Site information
- Type: Research establishment
- Owner: Direction Générale de l'Armement (1933–)
- Controlled by: France French Air and Space Force

Location
- CEAM Position in Aquitaine
- Coordinates: 43°55′N 0°30′W﻿ / ﻿43.92°N 0.50°W

Site history
- Built: 1933 (Reims)
- In use: 1945 - (Mont-de-Marsan)

= Centre d'expertise aérienne militaire =

French aeronautical research and test centre

The Centre d’expertise aérienne militaire, or also widely known as CEAM, is the main French aeronautical research and test centre, in south-west France, towards Spain. It is currently located at Mont-de-Marsan Air Base, Aquitaine.

==History==
Mont-de-Marsan (Base aérienne 118 Mont-de-Marsan) was the home of France's first nuclear bombers, the Dassault Mirage IV.
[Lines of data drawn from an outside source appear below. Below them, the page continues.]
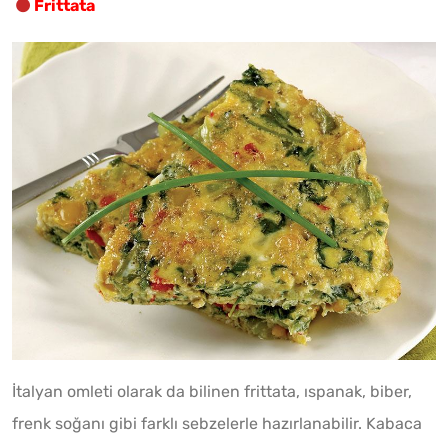
Frittata
İtalyan omleti olarak da bilinen frittata, ıspanak, biber,
frenk soğanı gibi farklı sebzelerle hazırlanabilir. Kabaca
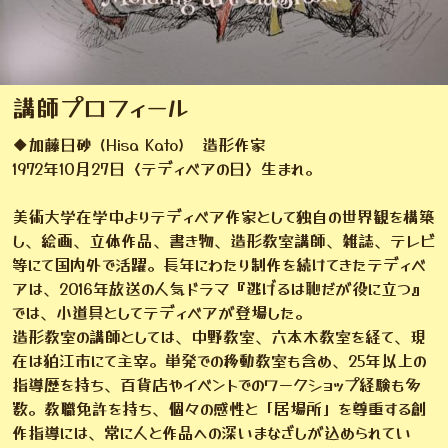
講師プロフィール
◆加藤日砂 (Hisa Kato) 造形作家
1972年10月27日〈テディベアの日〉生まれ。
美術大学在学中よりテディベア作家として独自の世界観を構築
し、絵画、立体作品、書き物、造形教室講師、雑誌、テレビ
等にて国内外で活躍。長年にわたり制作を続けてきたテディベ
アは、2016年放送の人気ドラマ『逃げるは恥だが役に立つ』
では、小道具としてテディベアが登場した。
造形教室の講師としては、中野教室、六本木教室を経て、現
在は狛江市にて主宰。単発での移動教室も含め、25年以上の
指導歴を持ち、百貨店やイベントでのワークショップ経験も多
数。教職免許を持ち、個々の感性と「居場所」を尊重する創
作指導には、常に人と作品への深いまなざしが込められてい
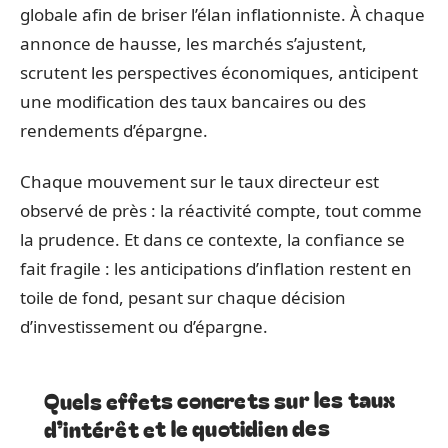
globale afin de briser l’élan inflationniste. À chaque
annonce de hausse, les marchés s’ajustent,
scrutent les perspectives économiques, anticipent
une modification des taux bancaires ou des
rendements d’épargne.
Chaque mouvement sur le taux directeur est
observé de près : la réactivité compte, tout comme
la prudence. Et dans ce contexte, la confiance se
fait fragile : les anticipations d’inflation restent en
toile de fond, pesant sur chaque décision
d’investissement ou d’épargne.
Quels effets concrets sur les taux
d’intérêt et le quotidien des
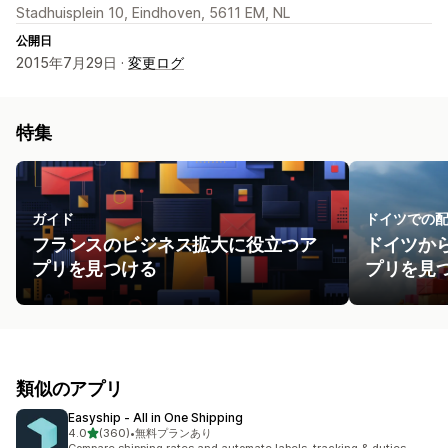
Stadhuisplein 10, Eindhoven, 5611 EM, NL
公開日
2015年7月29日 ·
変更ログ
特集
ガイド
ドイツでの
フランスのビジネス拡大に役立つア
ドイツか
プリを見つける
プリを見
類似のアプリ
Easyship ‑ All in One Shipping
5つ星中
4.0
(360)
•
無料プランあり
合計レビュー数：360件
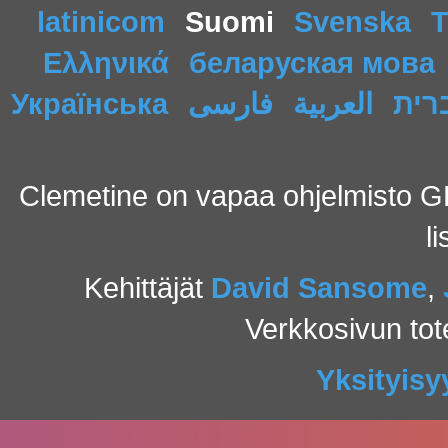
latinicom
Suomi
Svenska
T
Ελληνικά
беларуская мова
Українська
فارسی
العربية
רית
Clemetine on vapaa ohjelmisto GP
l
Kehittäjät
David Sansome
,
Verkkosivun to
Yksityisy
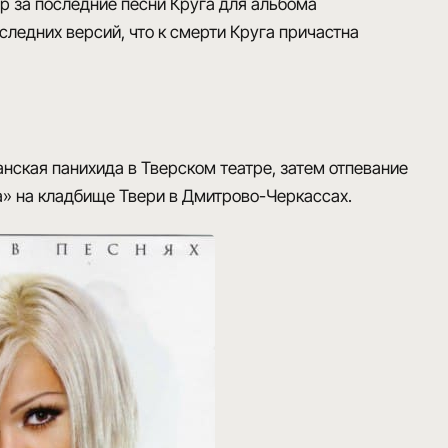
ар за последние песни Круга для
альбома
следних версий, что к смерти Круга причастна
ская панихида в Тверском театре, затем отпевание
а»
на кладбище Твери в Дмитрово-Черкассах.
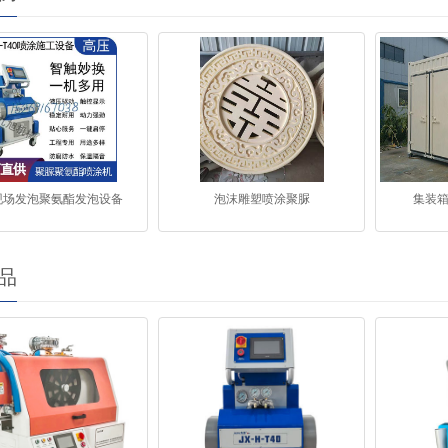
现场发泡聚氨酯发泡设备
泡沫雕塑喷涂聚脲
集装
品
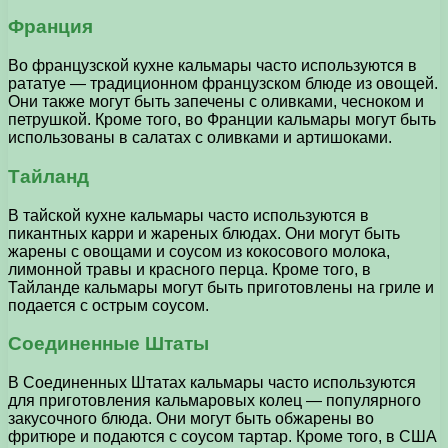
Франция
Во французской кухне кальмары часто используются в
рататуе — традиционном французском блюде из овощей.
Они также могут быть запечены с оливками, чесноком и
петрушкой. Кроме того, во Франции кальмары могут быть
использованы в салатах с оливками и артишоками.
Тайланд
В тайской кухне кальмары часто используются в
пикантных карри и жареных блюдах. Они могут быть
жарены с овощами и соусом из кокосового молока,
лимонной травы и красного перца. Кроме того, в
Тайланде кальмары могут быть приготовлены на гриле и
подается с острым соусом.
Соединенные Штаты
В Соединенных Штатах кальмары часто используются
для приготовления кальмаровых колец — популярного
закусочного блюда. Они могут быть обжарены во
фритюре и подаются с соусом тартар. Кроме того, в США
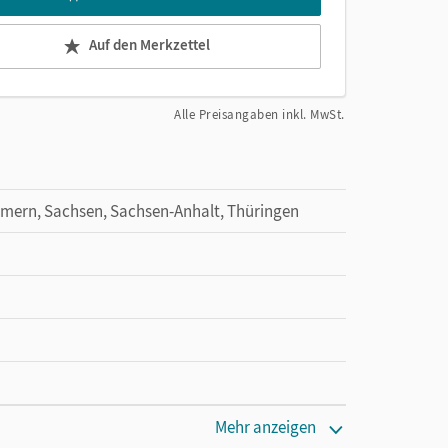
Auf den Merkzettel
Alle Preisangaben inkl. MwSt.
mern, Sachsen, Sachsen-Anhalt, Thüringen
Mehr anzeigen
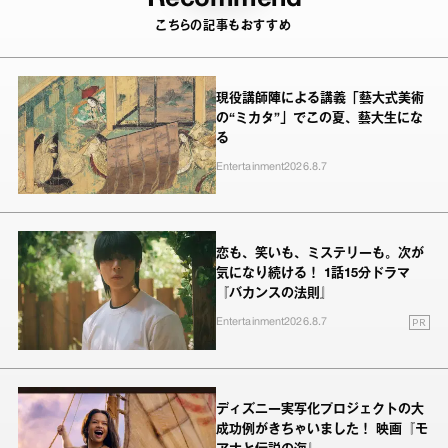
こちらの記事もおすすめ
現役講師陣による講義「藝大式美術
の“ミカタ”」でこの夏、藝大生にな
る
Entertainment
2026.8.7
恋も、笑いも、ミステリーも。次が
気になり続ける！ 1話15分ドラマ
『バカンスの法則』
PR
Entertainment
2026.8.7
ディズニー実写化プロジェクトの大
成功例がきちゃいました！ 映画『モ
CEAM was established as the Centre d'expériences aériennes militaires at Reims in northern France (Grand Est) on 26 April 1933, then moved to Orléans – Bricy Air Base BA 123 (Centre-Val de Loire) in 1939, and Mont-de-Marsan in 1945. CEAM is translated as the Military Air Experiment Centre.

CEAM changed its name to Centre d’expertise aérienne militaire on 1 September 2015.

==Structure==
It is situated at Mont-de-Marsan Air Base (ICAO: LFBM), directly to the north of Mont-de-Marsan, in Landes, Aquitaine. It is accessed via the D53 road (for Canenx-et-Réaut), off the D834. The north–south A65 autoroute is a few miles to the east.